Он рассказал ей о том, как с ним говорил редактор.
– Не обращай внимания, – сказала Сара, – пиши то, что тебе хочется писать.
– То, что мне хотелось написать, я написал, но это не печатают.
– Сядь за повесть.
– Я могу сесть за повесть, если я знаю, какой она будет. Я сейчас не могу сесть за повесть, потому что ее нет у меня в голове. Я сейчас хочу опубликовать то, что я написал, это мой долг.
– Ну так опубликуй.
– Не публикуют, – усмехнулся он.
– Ну и не надо, – сказала Сара, обняв его. – Ну и пусть не печатают.

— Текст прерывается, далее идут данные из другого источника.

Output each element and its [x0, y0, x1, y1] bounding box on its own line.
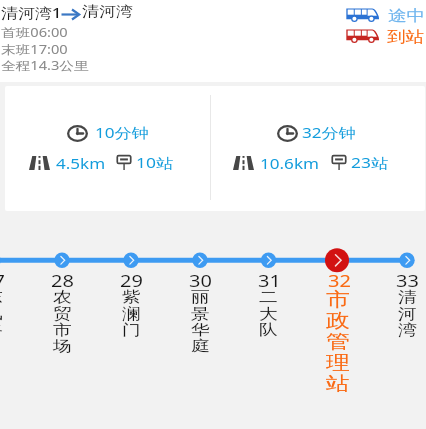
- staticText: 东 风 路 口: [0, 288, 3, 356]
- staticText: 清 河 湾: [398, 288, 417, 340]
- staticText: 4.5km: [56, 154, 106, 173]
- button[interactable]: [321, 270, 353, 395]
- staticText: 32分钟: [302, 123, 356, 142]
- button[interactable]: Bus arrived: [346, 28, 379, 42]
- staticText: 23站: [351, 153, 389, 172]
- staticText: 28: [51, 270, 75, 292]
- staticText: 清河湾1: [1, 3, 63, 22]
- button[interactable]: 途中: [387, 5, 425, 22]
- staticText: 农 贸 市 场: [53, 288, 72, 356]
- staticText: 33: [396, 270, 420, 292]
- staticText: 27: [0, 270, 6, 292]
- button[interactable]: Bus en route: [346, 7, 379, 21]
- staticText: 全程14.3公里: [1, 57, 89, 73]
- staticText: 10.6km: [260, 154, 320, 173]
- staticText: 31: [258, 270, 282, 292]
- button[interactable]: [46, 270, 78, 395]
- staticText: 10站: [136, 153, 174, 172]
- staticText: 二 大 队: [259, 288, 278, 340]
- button[interactable]: [5, 86, 209, 211]
- staticText: 首班06:00: [1, 24, 68, 40]
- button[interactable]: [210, 86, 425, 211]
- button[interactable]: [115, 270, 147, 395]
- button[interactable]: [0, 270, 9, 395]
- staticText: 10分钟: [95, 123, 149, 142]
- button[interactable]: [184, 270, 216, 395]
- staticText: 途中: [388, 6, 425, 23]
- staticText: 末班17:00: [1, 41, 68, 57]
- staticText: 丽 景 华 庭: [191, 288, 210, 356]
- staticText: 到站: [387, 27, 424, 44]
- staticText: 市 政 管 理 站: [326, 288, 350, 396]
- button[interactable]: 到站: [386, 26, 424, 43]
- staticText: 清河湾: [82, 3, 133, 21]
- staticText: 30: [189, 270, 213, 292]
- staticText: 32: [328, 270, 352, 292]
- button[interactable]: [391, 270, 423, 395]
- button[interactable]: [253, 270, 285, 395]
- staticText: 29: [120, 270, 144, 292]
- staticText: 紫 澜 门: [122, 288, 141, 340]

– А что мы будем есть? И как быть с недорогим коттеджем в пригороде?
– Ну, придумай что-нибудь…
– Что я могу придумать? Я ничего не могу придумать.
Он пошел к себе в кабинет, снял пиджак, бросил его на спинку кресла, развязал галстук. Рубашка прилипла к спине. «Надо надевать майку, – подумал он, – а то кажется, будто оплевали все лопатки». На столе, аккуратно скрепленные зажимом, лежали счета – за свет и от портного. Эд почесал затылок, бухнулся на тахту и стащил с себя мокрую рубашку. Вошла Сара. Она присела рядом с ним. На ней была коротенькая серая туника.